◆ Goal of the exercise: In the copy, include no images. Reproduce the entries exactly.

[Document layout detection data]
**********
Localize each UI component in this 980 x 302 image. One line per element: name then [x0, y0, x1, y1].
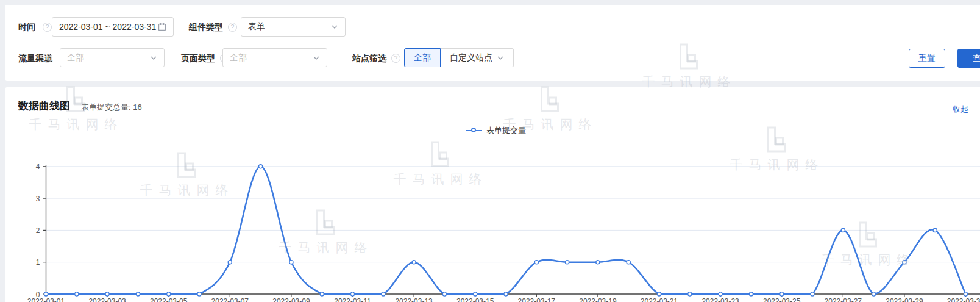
- chevron-down-icon: [313, 54, 320, 62]
- chevron-down-icon: [331, 23, 338, 31]
- filter-card: 时间 ? 2022-03-01 ~ 2022-03-31 组件类型 ? 表单 流…: [5, 5, 980, 81]
- page-type-select[interactable]: 全部: [222, 48, 327, 67]
- collapse-link[interactable]: 收起: [953, 104, 968, 115]
- site-filter-help-icon[interactable]: ?: [391, 54, 400, 63]
- query-button-label: 查询: [973, 53, 980, 64]
- page-type-value: 全部: [230, 52, 313, 63]
- site-filter-label: 站点筛选: [352, 48, 386, 68]
- chart-title: 数据曲线图: [18, 99, 70, 113]
- chevron-down-icon: [150, 54, 157, 62]
- date-range-value: 2022-03-01 ~ 2022-03-31: [59, 22, 158, 32]
- time-filter-label: 时间: [18, 17, 35, 37]
- time-help-icon[interactable]: ?: [43, 23, 52, 32]
- reset-button-label: 重置: [918, 53, 936, 64]
- traffic-channel-help-icon[interactable]: ?: [43, 54, 52, 63]
- site-filter-all-button[interactable]: 全部: [404, 48, 441, 67]
- date-range-input[interactable]: 2022-03-01 ~ 2022-03-31: [52, 17, 174, 37]
- site-filter-custom-button[interactable]: 自定义站点: [441, 48, 514, 67]
- site-filter-custom-label: 自定义站点: [450, 52, 492, 63]
- reset-button[interactable]: 重置: [909, 49, 945, 68]
- query-button[interactable]: 查询: [957, 49, 980, 68]
- component-type-value: 表单: [248, 21, 331, 32]
- legend-item-form-submissions[interactable]: 表单提交量: [466, 125, 526, 136]
- curve-chart-card: 数据曲线图 表单提交总量: 16 收起 表单提交量: [5, 87, 980, 302]
- legend-line-marker-icon: [466, 128, 482, 133]
- chevron-down-icon: [497, 54, 504, 62]
- component-type-label: 组件类型: [189, 17, 223, 37]
- legend-label: 表单提交量: [486, 125, 526, 136]
- traffic-channel-select[interactable]: 全部: [60, 48, 165, 67]
- component-type-help-icon[interactable]: ?: [228, 23, 237, 32]
- traffic-channel-value: 全部: [67, 52, 150, 63]
- calendar-icon: [158, 23, 166, 31]
- site-filter-segmented: 全部 自定义站点: [404, 48, 514, 67]
- page-type-label: 页面类型: [181, 48, 215, 68]
- component-type-select[interactable]: 表单: [241, 17, 346, 37]
- chart-total-summary: 表单提交总量: 16: [81, 102, 142, 113]
- site-filter-all-label: 全部: [414, 52, 431, 63]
**********
◆ Output below:
Localize each UI component in this 980 x 302 image. One line per element: name then [x0, y0, x1, y1].
- chevron-down-icon: [313, 54, 320, 62]
- chevron-down-icon: [331, 23, 338, 31]
- filter-card: 时间 ? 2022-03-01 ~ 2022-03-31 组件类型 ? 表单 流…: [5, 5, 980, 81]
- page-type-select[interactable]: 全部: [222, 48, 327, 67]
- collapse-link[interactable]: 收起: [953, 104, 968, 115]
- site-filter-help-icon[interactable]: ?: [391, 54, 400, 63]
- query-button-label: 查询: [973, 53, 980, 64]
- page-type-value: 全部: [230, 52, 313, 63]
- site-filter-label: 站点筛选: [352, 48, 386, 68]
- chart-title: 数据曲线图: [18, 99, 70, 113]
- chevron-down-icon: [150, 54, 157, 62]
- date-range-value: 2022-03-01 ~ 2022-03-31: [59, 22, 158, 32]
- time-filter-label: 时间: [18, 17, 35, 37]
- time-help-icon[interactable]: ?: [43, 23, 52, 32]
- reset-button-label: 重置: [918, 53, 936, 64]
- traffic-channel-help-icon[interactable]: ?: [43, 54, 52, 63]
- site-filter-all-button[interactable]: 全部: [404, 48, 441, 67]
- date-range-input[interactable]: 2022-03-01 ~ 2022-03-31: [52, 17, 174, 37]
- site-filter-custom-button[interactable]: 自定义站点: [441, 48, 514, 67]
- site-filter-custom-label: 自定义站点: [450, 52, 492, 63]
- reset-button[interactable]: 重置: [909, 49, 945, 68]
- query-button[interactable]: 查询: [957, 49, 980, 68]
- component-type-value: 表单: [248, 21, 331, 32]
- legend-item-form-submissions[interactable]: 表单提交量: [466, 125, 526, 136]
- curve-chart-card: 数据曲线图 表单提交总量: 16 收起 表单提交量: [5, 87, 980, 302]
- legend-line-marker-icon: [466, 128, 482, 133]
- chevron-down-icon: [497, 54, 504, 62]
- component-type-label: 组件类型: [189, 17, 223, 37]
- legend-label: 表单提交量: [486, 125, 526, 136]
- traffic-channel-select[interactable]: 全部: [60, 48, 165, 67]
- component-type-help-icon[interactable]: ?: [228, 23, 237, 32]
- traffic-channel-value: 全部: [67, 52, 150, 63]
- calendar-icon: [158, 23, 166, 31]
- site-filter-segmented: 全部 自定义站点: [404, 48, 514, 67]
- page-type-label: 页面类型: [181, 48, 215, 68]
- component-type-select[interactable]: 表单: [241, 17, 346, 37]
- chart-total-summary: 表单提交总量: 16: [81, 102, 142, 113]
- site-filter-all-label: 全部: [414, 52, 431, 63]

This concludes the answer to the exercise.